Today I had my first opportionity to lay hands on the new Leica M (Typ 240). The all-black camera was the first display model to arrive at my local dealer. Supplies for those lucky enough to be on the pre-order list are due in tomorrow. If you haven’t ordered already you could be in for a six-month wait. Since I am No.1 on my dealer’s list for a black body, I am keeping my fingers crossed my M will arrive tomorrow or very early next week.

The new M feels just right in the hands and the hotshoe-mounted electronic viewfinder—a first for the M-series—is much less obtrusive than it is when perched atop the smaller X2. It is a good 1.2Mp finder with which I am quite familiar, having used a similar unit on an Olympus PEN three years ago. The one advantage of an external finder such as this (as opposed to an internal unit) is that it can be angle upwards to make lower shots easier.

I was blown away by the focus magnification and focus peaking system. Unlike with other cameras, where focus magnification involves pressing a button (The Fuji X-series for example), Leica has managed to make magnification happen automatically when the focus ring is turned. This makes for much greater accuracy and speed. Many times with the Fuji system I have forgetten to press the button before starting to focus.

I had not understood this innovation until I experienced it for myself. And focus peaking, although similar to the Sony system, works better in my opinion. Overall, even after a quick play, I can see that focus assistance, both in terms of magnification and peaking confirmation, is a triumph on the M. It is much easier to sense correct focus than when using Leica lenses on the Fuji X-E1 or X-Pro and I can see the EVF becoming the favoured viewfinder.

The excellent optical viewfinder, with updated graphics and a choice of white or red framing, is still there for the purists and will still be in demand for all for lenses between 35mm and 75mm.

The introduction of an electronic viewfinder backed by such a well-considered focus system opens up the possibility of much easier use of wider and longer lenses that have always presented a challenge to the split-screen optical system. Lenses wider than 28mm required an external, expensive optical finder while 90mm and 135mm lenses were always quite difficult to focus accurately using the old system. It also makes possible for the first time the use of zoom lenses, in particular those made for Leica’s now defunct R SLR system. I have a good 28-70mm example, original made by Sigma to Leica’s specification, which I am looking forward to testing on the M. I predict some inflation in prices of second-hand R lenses.

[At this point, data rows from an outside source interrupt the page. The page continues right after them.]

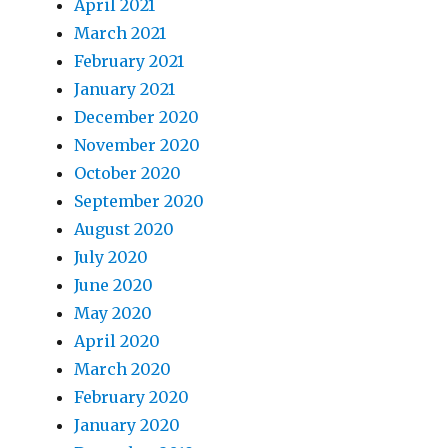
April 2021
March 2021
February 2021
January 2021
December 2020
November 2020
October 2020
September 2020
August 2020
July 2020
June 2020
May 2020
April 2020
March 2020
February 2020
January 2020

Ergonomically, the new M has a sort of vestigial thumb grip which makes the camera easier to hold steady. It isn’t as useful as one of Tim Isaac’a Thumbs Ups but is welcome nonetheless. The depth of field button next to the lens mount is ideally placed for the index finger of the right hand and, at a quick glance, the DOF visualisation is going to be really useful.

All in all, my first impressions are extremely positive and I cannot wait to get my hands on my own black M body.